Mauvais endroit. Mauvais moment. Comprendre : environnementales, génétiques (mais rarement), exposition aux toxiques, certaines infections… En combo, toujours.

Mais la plus importante de toute : le temps ; qui fait qu’une cellule accumule des erreurs. La machine finit invariablement par déconner en prenant de l’âge. Les freins, les verrous et les amarres cèdent. Rien à foutre des autres tissus, de la bonne entente avec les voisins, de l’homéostasie. Se développe ainsi une voracité monstrueuse qui finit par tout en engloutir.

La vie n’a plus de limite. C’est bien ça, le problème.

Une précieuse propriété mise à profit depuis longtemps afin de pérenniser certaines cellules pour en faire des lignées. Aujourd’hui, un mail, un virements de quelque centaines d’euros et me voilà une semaine plus tard avec une poigné de tubes dans de la carboglace avec le type cellulaire désiré.

Considéré infiniment divisible, Je peux ainsi travailler sur une quantité de matériel quasi inépuisable. Pas de variations inter donneur. Part du hasard réduit. Fond génétique connu. Customs parfois possibles. Les gold standard de la reproductibilité. Pas cher. Pas chiant à entretenir. Et puis, au besoin, je repasse commande. On reprend propre, répète mon directeur.

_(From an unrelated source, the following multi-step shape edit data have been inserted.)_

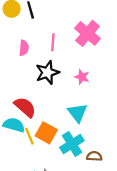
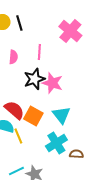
pink cross: (88, 33) -> (70, 31), moved
pink star: (82, 77) -> (52, 83), moved, size x1.5
orange square: (46, 133) -> (33, 116), moved

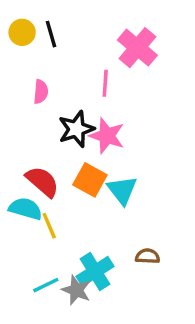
pink line: (39, 52) -> (105, 83), moved
orange square: (33, 116) -> (90, 180), moved
cyan cross: (56, 143) -> (95, 271), moved

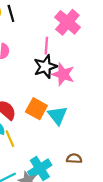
black star: (76, 129) -> (45, 67), moved
pink star: (107, 136) -> (63, 74), moved

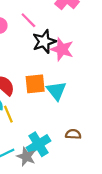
pink line: (46, 46) -> (28, 20), moved, turned -49
orange square: (36, 109) -> (35, 84), turned -35

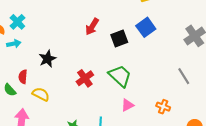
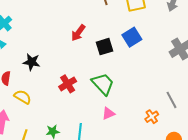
black star: (47, 59) -> (32, 62), turned 30
gray line: (184, 76) -> (171, 100), moved
orange cross: (163, 107) -> (152, 117), moved, turned 32

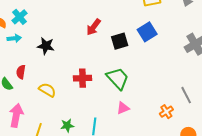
black star: (32, 62) -> (46, 46), moved
red cross: (68, 84) -> (82, 78), turned 30
yellow semicircle: (23, 97) -> (47, 90), moved

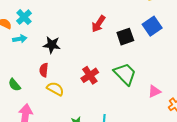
red semicircle: (21, 72) -> (44, 70), moved
red cross: (82, 78) -> (90, 75), turned -30
pink triangle: (123, 108) -> (154, 91), moved

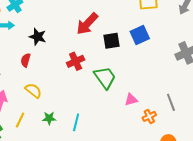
red arrow: (98, 24) -> (87, 24), size x1.4
red cross: (90, 75) -> (76, 61), moved
yellow semicircle: (55, 89) -> (33, 91), moved

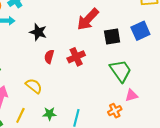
red semicircle: (26, 60) -> (49, 57), moved
green trapezoid: (105, 78) -> (121, 71), moved
orange cross: (149, 116) -> (115, 111), moved

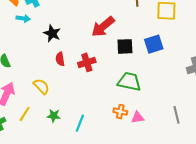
red semicircle: (49, 57) -> (60, 59), turned -32
green trapezoid: (121, 71) -> (129, 82), turned -50
pink triangle: (131, 95) -> (138, 117), moved
orange cross: (115, 111) -> (120, 112), moved, turned 32

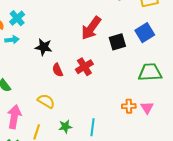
green trapezoid: (129, 82) -> (150, 72), moved
pink triangle: (138, 117) -> (147, 108), turned -40

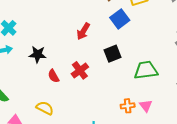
red arrow: (91, 28) -> (83, 31), size x0.7
blue square: (145, 33) -> (120, 19), moved
black square: (117, 42) -> (113, 54), moved

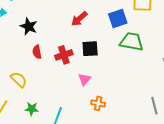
black square: (113, 54) -> (90, 49), moved
green trapezoid: (146, 70) -> (132, 42), moved
pink triangle: (146, 106) -> (85, 79), moved

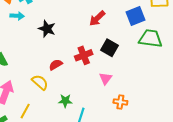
black square: (90, 49) -> (109, 48), turned 36
red semicircle: (37, 52) -> (56, 65), moved, turned 72
green star: (32, 109) -> (65, 101), moved

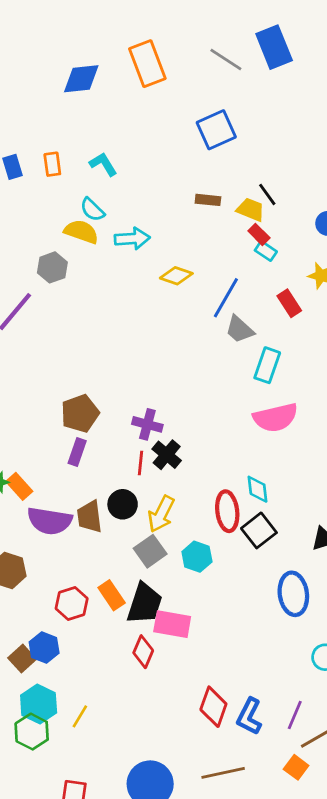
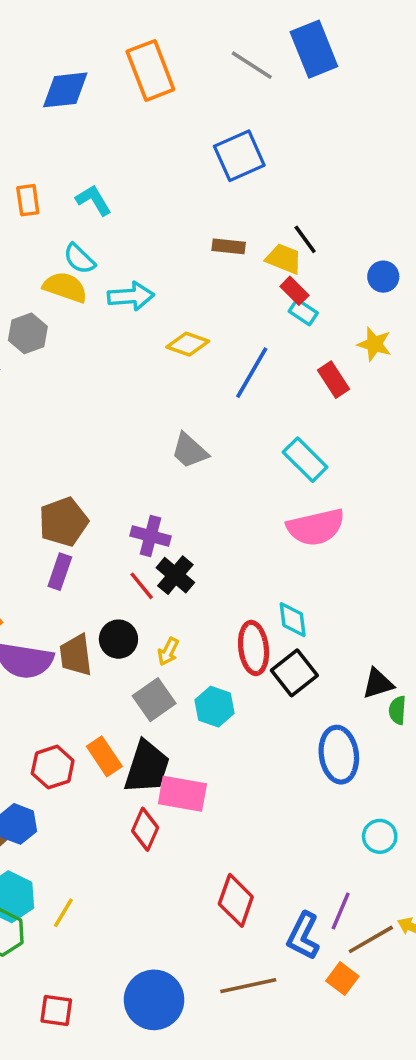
gray trapezoid: (240, 329) -> (190, 451), moved
cyan rectangle: (267, 365) -> (305, 460), turned -64
red line: (140, 463) -> (142, 586), turned -45
yellow arrow: (161, 514) -> (168, 652), size x0.6
blue L-shape: (249, 716) -> (303, 936), moved

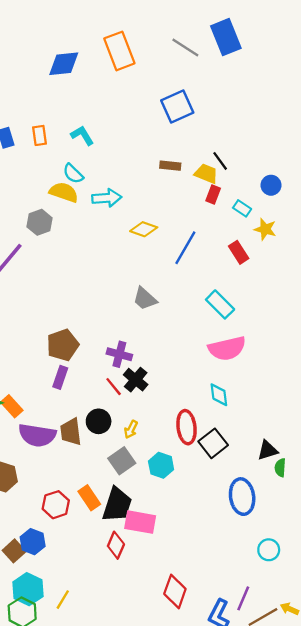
red rectangle: (294, 291) -> (213, 194), turned 66
cyan rectangle: (303, 312) -> (242, 208), moved
cyan diamond: (293, 620) -> (219, 395), moved

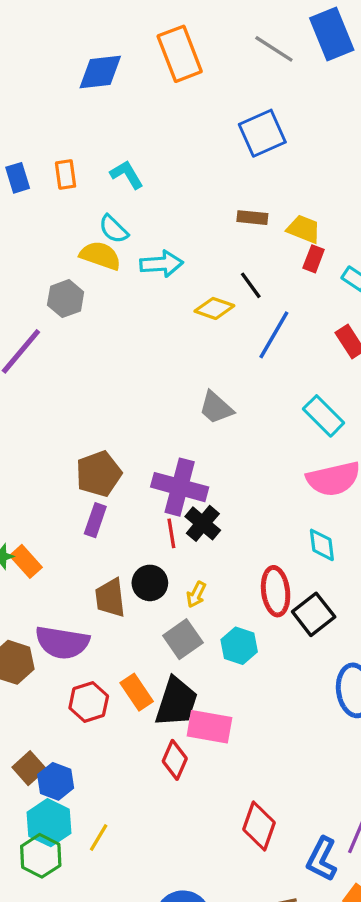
black line: (220, 161) -> (251, 285), moved
purple cross: (119, 354) -> (180, 487), size x1.5
red line: (114, 387) -> (171, 533), turned 30
purple semicircle: (37, 435) -> (62, 642), moved
blue hexagon: (33, 542) -> (56, 781), moved

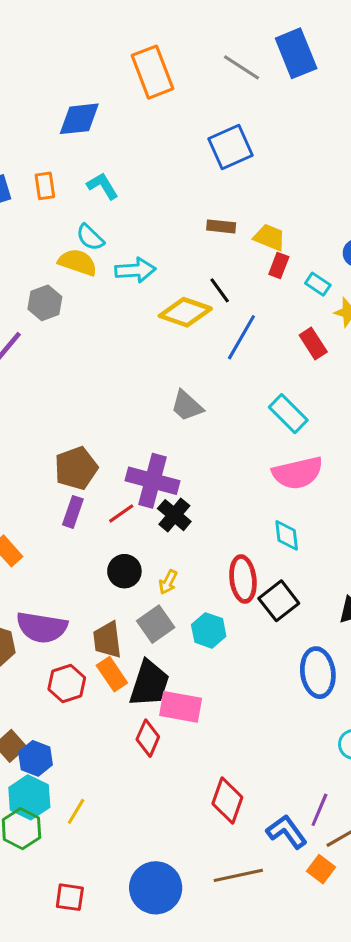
blue diamond: (100, 72) -> (79, 119), moved
yellow diamond: (214, 308) -> (185, 312), size x1.4
red line: (171, 533) -> (121, 513), moved, turned 64
brown trapezoid: (110, 598) -> (107, 640), moved
blue L-shape: (322, 859) -> (287, 832), turned 117

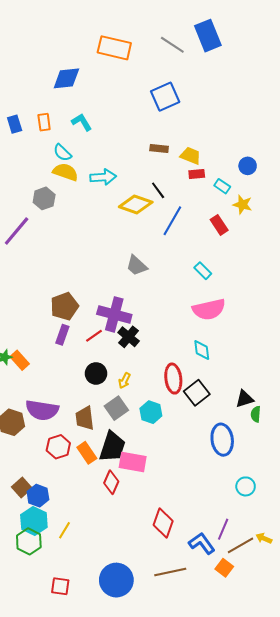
orange rectangle: (153, 72) -> (114, 48), turned -56
cyan semicircle: (90, 237) -> (62, 153), moved
red rectangle: (279, 265) -> (197, 174), turned 63
cyan rectangle: (288, 414) -> (203, 271), size x0.7
orange rectangle: (112, 674) -> (87, 453), moved

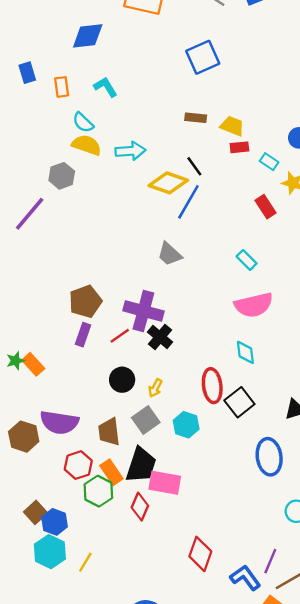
blue rectangle: (15, 124) -> (27, 73), moved
blue line: (172, 221) -> (188, 202), moved
green hexagon: (29, 541) -> (98, 491), moved

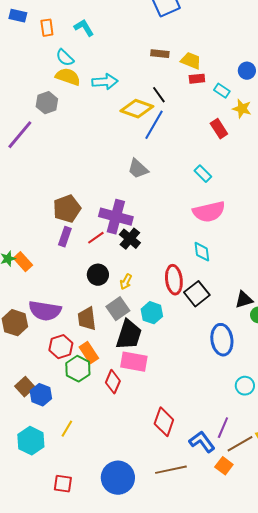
blue rectangle: (27, 73) -> (18, 16), turned -60
black trapezoid: (141, 465) -> (129, 335), moved
cyan hexagon: (50, 552) -> (31, 441), moved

Regardez une tumeur sous le microscope. Ça n’a plus rien d’humain. Et c’est magnifique. Absolument magnifique.

Longtemps, les sentinelles du soi chasse cette accumulation d’erreurs. Il n’est pas en ce monde, quelque méthode de détection biologique plus fine que l’immunité. Dans sa précision, dans sa flexibilité et son acception de l’inexact – ce paradoxe d’efficacité.

Jusqu’à ce que le petit crabe trouve la parade, se planque et fasse son nid. Une course aux armements. Une vieille histoire de bombe atomique.

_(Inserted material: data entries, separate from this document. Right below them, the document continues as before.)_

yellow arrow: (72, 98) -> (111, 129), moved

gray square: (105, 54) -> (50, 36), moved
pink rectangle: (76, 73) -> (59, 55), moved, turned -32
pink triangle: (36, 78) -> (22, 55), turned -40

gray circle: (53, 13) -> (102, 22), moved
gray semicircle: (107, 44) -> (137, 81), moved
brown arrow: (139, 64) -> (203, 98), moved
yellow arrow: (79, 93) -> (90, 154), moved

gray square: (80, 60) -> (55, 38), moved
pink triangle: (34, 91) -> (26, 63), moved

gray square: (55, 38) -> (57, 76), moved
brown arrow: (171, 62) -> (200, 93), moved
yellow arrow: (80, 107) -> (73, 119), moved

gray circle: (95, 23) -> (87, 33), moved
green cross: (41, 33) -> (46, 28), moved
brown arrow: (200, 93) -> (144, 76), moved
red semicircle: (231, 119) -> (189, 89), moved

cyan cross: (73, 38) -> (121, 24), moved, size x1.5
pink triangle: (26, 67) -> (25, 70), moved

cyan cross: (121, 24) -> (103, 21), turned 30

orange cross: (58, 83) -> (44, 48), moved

La résection chirurgicale n’est pas possible. La chimiothérapie provoque des mutations résistantes. L’immunodrive négocie un ultime sursis. Une lune de miel, comme on dit.

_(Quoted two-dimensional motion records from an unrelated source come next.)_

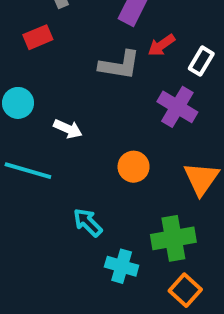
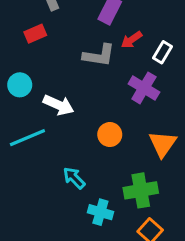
white arrow: (68, 129) -> (59, 105), size x1.4
cyan line: (28, 171) -> (27, 138), turned -39

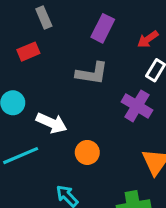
red arrow: (131, 40) -> (148, 39), moved
orange circle: (110, 135) -> (87, 152), moved

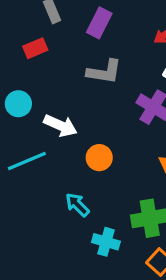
purple rectangle: (103, 28) -> (99, 23), moved

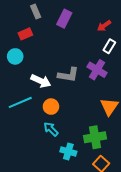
gray L-shape: (104, 72) -> (68, 75), moved
cyan circle: (18, 104) -> (15, 56), moved
orange circle: (99, 158) -> (51, 107), moved

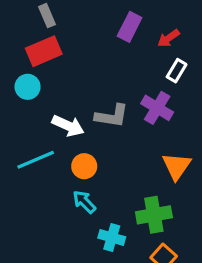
gray rectangle: (36, 11) -> (47, 16), moved
purple rectangle: (64, 19) -> (130, 27), moved
red rectangle: (25, 34) -> (44, 51), size x1.5

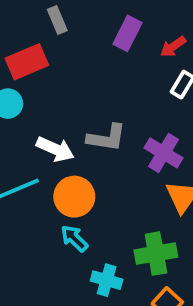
gray rectangle: (47, 16) -> (57, 20), moved
purple cross: (157, 108) -> (164, 153), moved
orange circle: (84, 166) -> (74, 197), size x1.4

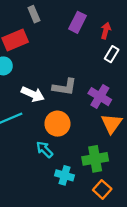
red arrow: (173, 47) -> (106, 31), turned 140
orange circle: (74, 197) -> (57, 124), moved

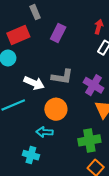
purple rectangle: (77, 22) -> (58, 33), moved
cyan arrow: (45, 149) -> (44, 132), turned -42
cyan cross: (65, 175) -> (31, 155), moved

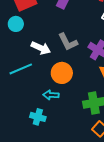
gray L-shape: (62, 77) -> (68, 42), turned 55

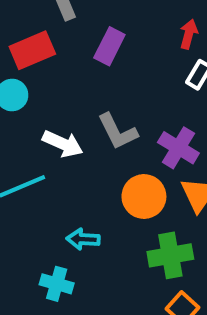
orange circle: (62, 73) -> (144, 196), moved

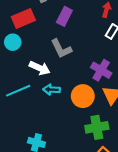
gray L-shape: (118, 132) -> (61, 49), moved
cyan arrow: (83, 239) -> (52, 90), moved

Avant que le corps ne tombe.

Dans le bus qui me conduit à l’hôpital, je refais le plan de mon papier, la liste des manips à prévoir pour le mois qui arrive – et je réprime l'envie d'étranger mon stagiaire qui me contamine tout.

Je me heurte malgré moi à mon propre détachement d’enfant ingrat et ma vie décousue de jeune adulte cloitré, persuadé que je suis capable de tout maitriser dans mes petites plaques de cultures en plastique stériles. A la peur profonde, ce vide délicieux, que j’essaye d’étouffer, de combler, dans le travail. Cette idée un peu mégalo que je pourrais, dans ma vingtaine crépusculaire, peut-être réaliser quelque chose d’utile dans le temps qui m’est imparti – malgré le pognon que coutent mes études à la société (on ne manque de me le rappeler, aux fêtes de famille). Peut-être financer des ronds-points ou augmenter les allocations pour je-ne-sais-qui seraient plus utiles. Certainement, même.

Ouais, ça serait bien que je trouve. Je ne m’y consacrerais pas assez. Ou trop.


Tu pourrais venir la voir plus souvent, hein.


Mille reproche qui ne sont rien contre ceux que je m’inflige moi-même.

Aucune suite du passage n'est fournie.